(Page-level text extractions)

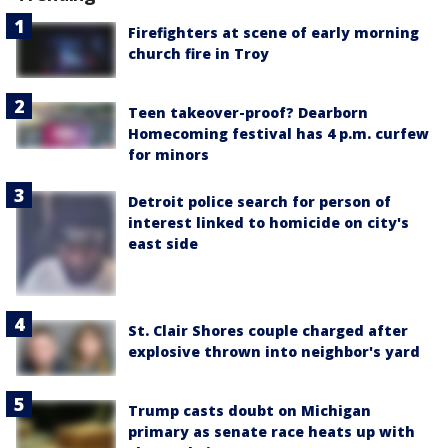
Firefighters at scene of early morning
church fire in Troy
Teen takeover-proof? Dearborn
Homecoming festival has 4 p.m. curfew
for minors
Detroit police search for person of
interest linked to homicide on city's
east side
St. Clair Shores couple charged after
explosive thrown into neighbor's yard
Trump casts doubt on Michigan
primary as senate race heats up with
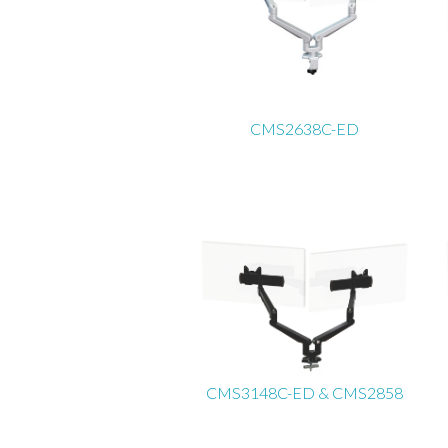
CMS2638C-ED
CMS3148C-ED & CMS2858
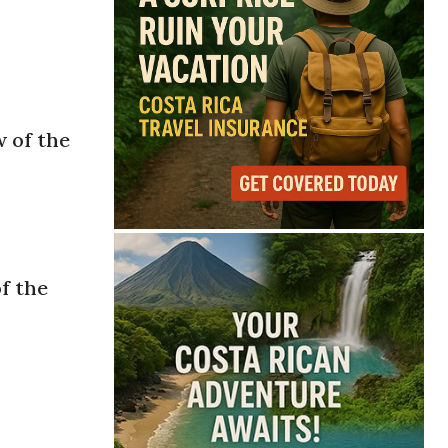
w of the
f the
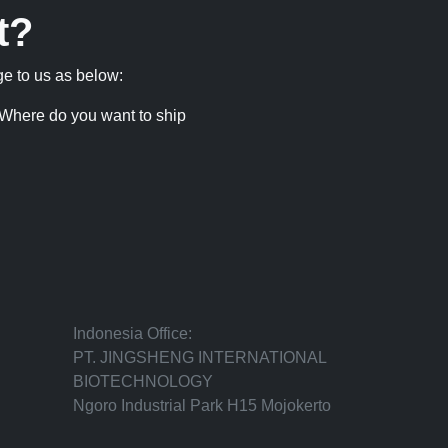
t?
ge to us as below:
Where do you want to ship
Indonesia Office:
PT. JINGSHENG INTERNATIONAL
BIOTECHNOLOGY
Ngoro Industrial Park H15 Mojokerto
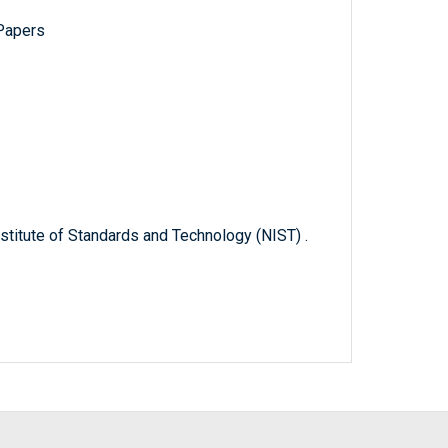
 Papers
titute of Standards and Technology (NIST) .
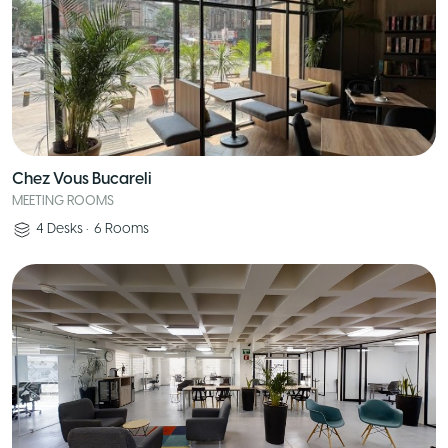
Chez Vous Bucareli
MEETING ROOMS
4
Desks
•
6
Rooms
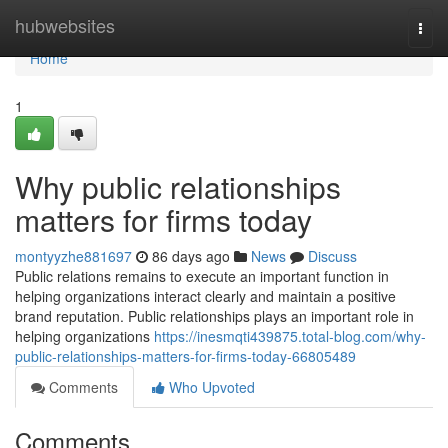
Home
hubwebsites
Togg
navi
Home
1
Why public relationships
matters for firms today
montyyzhe881697
86 days ago
News
Discuss
Public relations remains to execute an important function in
helping organizations interact clearly and maintain a positive
brand reputation. Public relationships plays an important role in
helping organizations
https://inesmqti439875.total-blog.com/why-
public-relationships-matters-for-firms-today-66805489
Comments
Who Upvoted
Comments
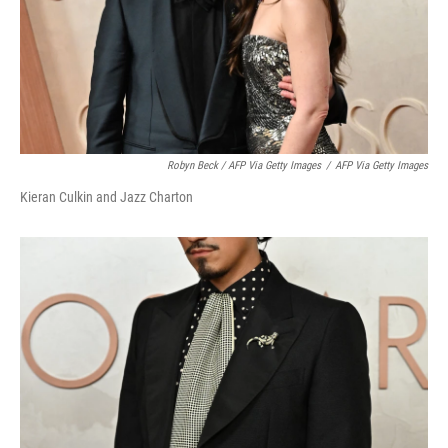
Robyn Beck / AFP Via Getty Images
/
AFP Via Getty Images
Kieran Culkin and Jazz Charton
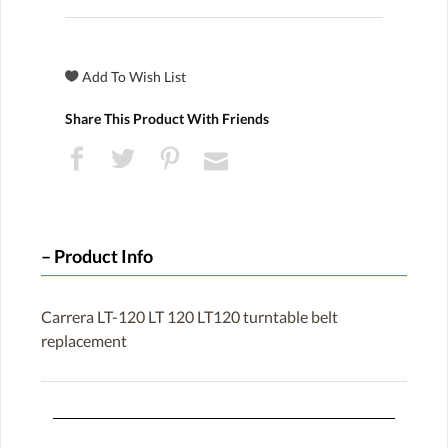
Share This Product With Friends
Product Info
Carrera LT-120 LT 120 LT120 turntable belt
replacement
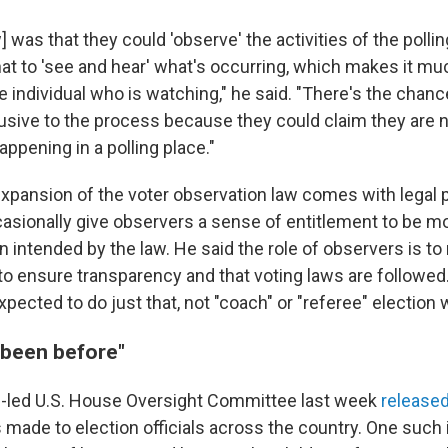
w] was that they could 'observe' the activities of the polli
at to 'see and hear' what's occurring, which makes it m
e individual who is watching," he said. "There's the chan
trusive to the process because they could claim they are n
appening in a polling place."
expansion of the voter observation law comes with legal 
asionally give observers a sense of entitlement to be m
 intended by the law. He said the role of observers is to
to ensure transparency and that voting laws are followed
pected to do just that, not "coach" or "referee" election 
 been before"
-led U.S. House Oversight Committee last week
released
s made to election officials across the country. One such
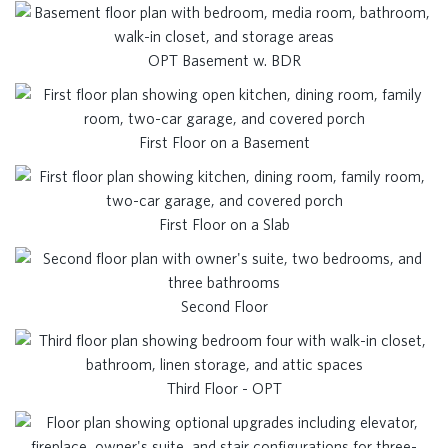
OPT Basement w. BDR
First Floor on a Basement
First Floor on a Slab
Second Floor
Third Floor - OPT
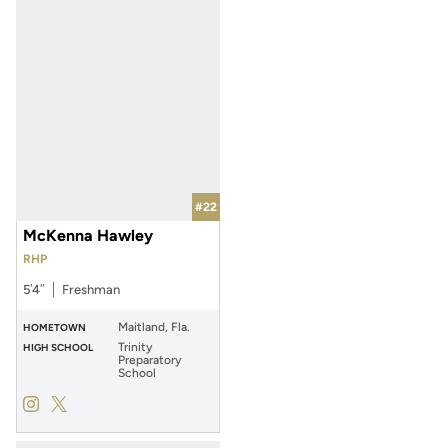
#22
McKenna Hawley
RHP
5′4″
Freshman
Maitland, Fla.
HOMETOWN
Trinity
HIGH SCHOOL
Preparatory
School
McKenna Hawley
McKenna Hawley
Instagram
Opens in a new window
Twitter
Opens in a new window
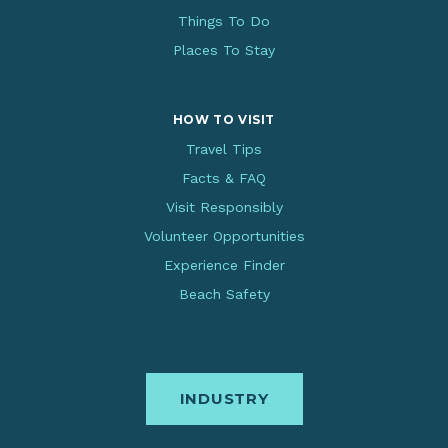
Things To Do
Places To Stay
HOW TO VISIT
Travel Tips
Facts & FAQ
Visit Responsibly
Volunteer Opportunities
Experience Finder
Beach Safety
INDUSTRY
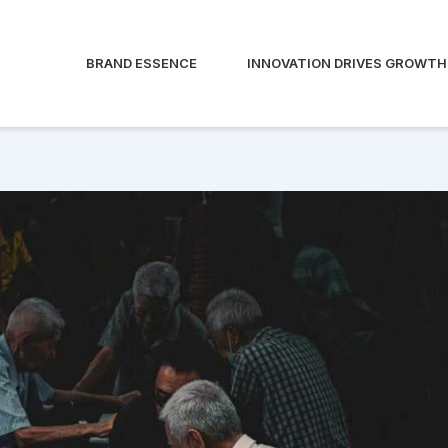
BRAND ESSENCE
INNOVATION DRIVES GROWTH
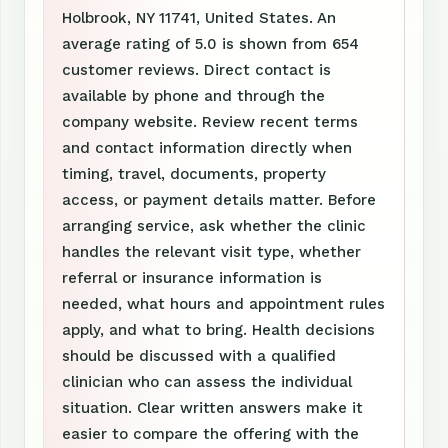
Holbrook, NY 11741, United States. An
average rating of 5.0 is shown from 654
customer reviews. Direct contact is
available by phone and through the
company website. Review recent terms
and contact information directly when
timing, travel, documents, property
access, or payment details matter. Before
arranging service, ask whether the clinic
handles the relevant visit type, whether
referral or insurance information is
needed, what hours and appointment rules
apply, and what to bring. Health decisions
should be discussed with a qualified
clinician who can assess the individual
situation. Clear written answers make it
easier to compare the offering with the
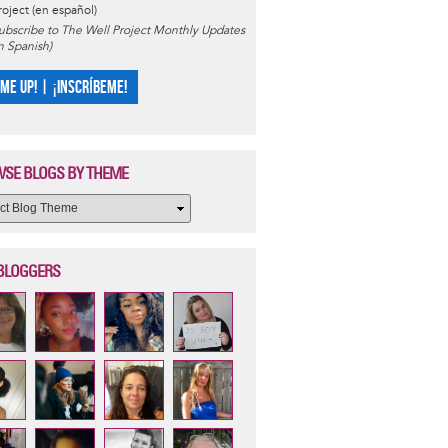
roject (en español)
ubscribe to The Well Project Monthly Updates
in Spanish)
 ME UP! | ¡INSCRÍBEME!
SE BLOGS BY THEME
BLOGGERS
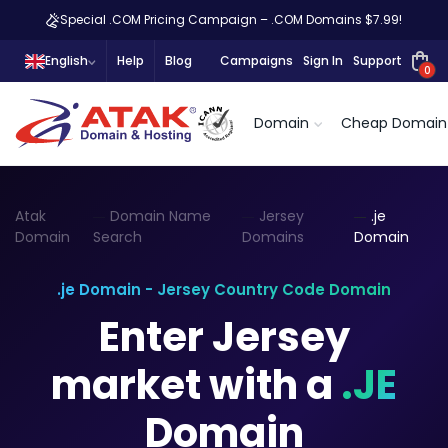
Special .COM Pricing Campaign – .COM Domains $7.99!
English
Help
Blog
Campaigns
Sign In
Support
0
Domain
Cheap Domain
Atak
Domain Name
Jersey
.je
Domain
Search
Domains
Domain
.je Domain - Jersey Country Code Domain
Enter Jersey
market with a
.JE
Domain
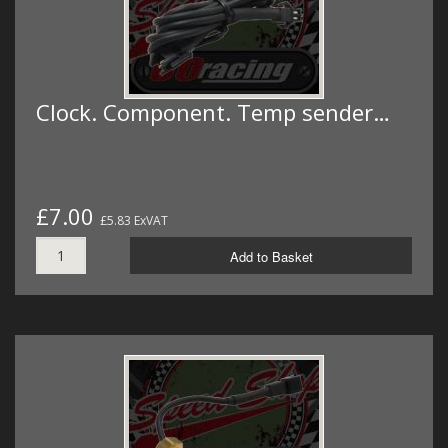
Clock. Component. Temp sender…
£7.00
£5.83 ExVAT
Add to Basket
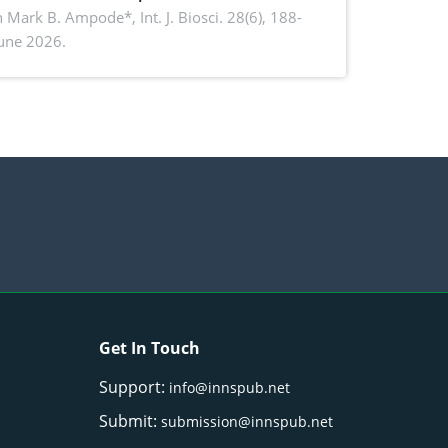
rmance, piglet development, and
n Mark B. Ampode*,
Int. J. Biosci. 28(6), 188-
June 2026.
ctivity: Current advances and future
ectives
Get In Touch
Support:
info@innspub.net
Submit:
submission@innspub.net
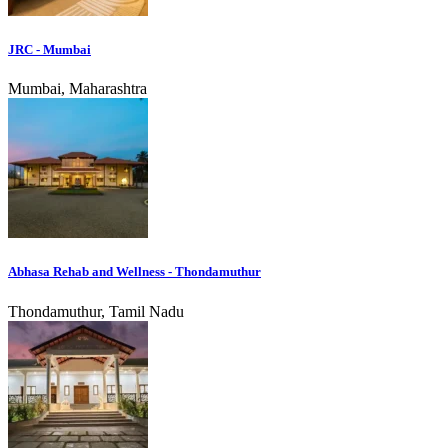
JRC - Mumbai
Mumbai, Maharashtra
Abhasa Rehab and Wellness - Thondamuthur
Thondamuthur, Tamil Nadu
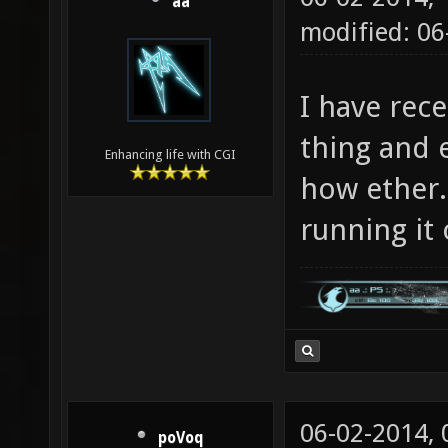
aa
modified: 0
I have rece
thing and 
Enhancing life with CGI
how ether.
running it 
06-02-2014,
poVoq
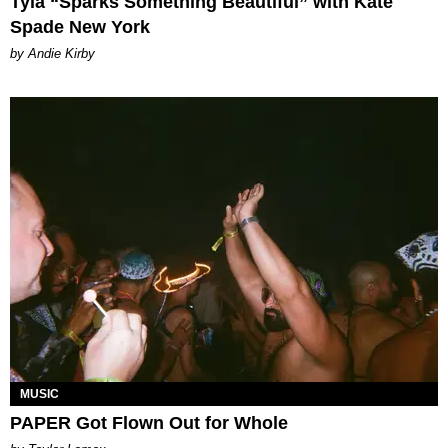
Tyla “Sparks Something Beautiful” with Kate
Spade New York
by Andie Kirby
MUSIC
PAPER Got Flown Out for Whole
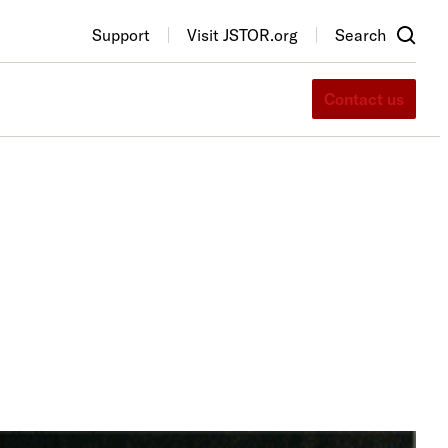
Support
Visit JSTOR.org
Search
Contact us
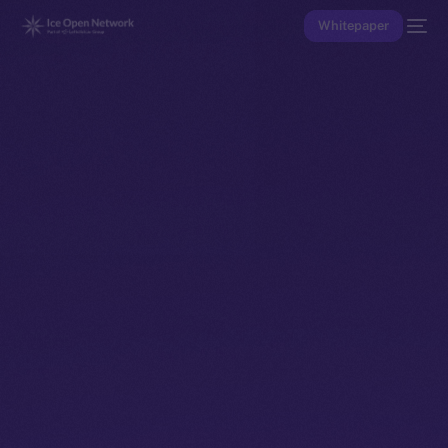
Whitepaper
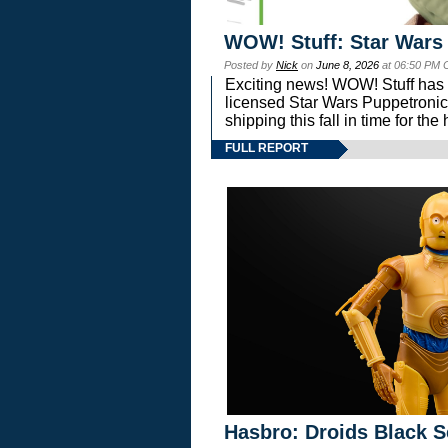
WOW! Stuff: Star Wars
Posted by
Nick
on
June 8, 2026
at 06:50 PM 
Exciting news! WOW! Stuff has d
licensed Star Wars Puppetronic
shipping this fall in time for t
FULL REPORT
Hasbro: Droids Black S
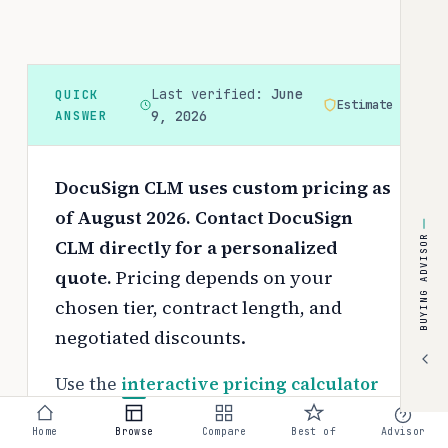
Last verified:
June
QUICK
Estimate
ANSWER
9, 2026
DocuSign CLM uses custom pricing as
of August 2026. Contact DocuSign
BUYING ADVISOR
CLM directly for a personalized
quote.
Pricing depends on your
chosen tier, contract length, and
negotiated discounts.
Use the
interactive pricing calculator
to estimate your exact cost based on
Home
Browse
Compare
Best of
Advisor
team size and requirements.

_ASSIGNMENT_:
Copy nothing but the lines from the top of the data down to the line containing "Kieran Culkin and Jazz Charton", and leave the pictures out.

_OUTPUT FOR THIS TASK_:
Firefighters at scene of early morning
church fire in Troy
Teen takeover-proof? Dearborn
Homecoming festival has 4 p.m. curfew
for minors
Detroit police search for person of
interest linked to homicide on city's
east side
St. Clair Shores couple charged after
explosive thrown into neighbor's yard
Trump casts doubt on Michigan
primary as senate race heats up with
CMS2638C-ED
CMS3148C-ED & CMS2858
w of the
f the
t?
ge to us as below:
Where do you want to ship
Indonesia Office:
PT. JINGSHENG INTERNATIONAL
BIOTECHNOLOGY
Ngoro Industrial Park H15 Mojokerto
 Papers
titute of Standards and Technology (NIST) .
Chez Vous Bucareli
MEETING ROOMS
4
Desks
•
6
Rooms
Home
hubwebsites
Togg
navi
Home
1
Why public relationships
matters for firms today
montyyzhe881697
86 days ago
News
Discuss
Public relations remains to execute an important function in
helping organizations interact clearly and maintain a positive
brand reputation. Public relationships plays an important role in
helping organizations
https://inesmqti439875.total-blog.com/why-
public-relationships-matters-for-firms-today-66805489
Comments
Who Upvoted
Comments
Robyn Beck / AFP Via Getty Images
/
AFP Via Getty Images
Kieran Culkin and Jazz Charton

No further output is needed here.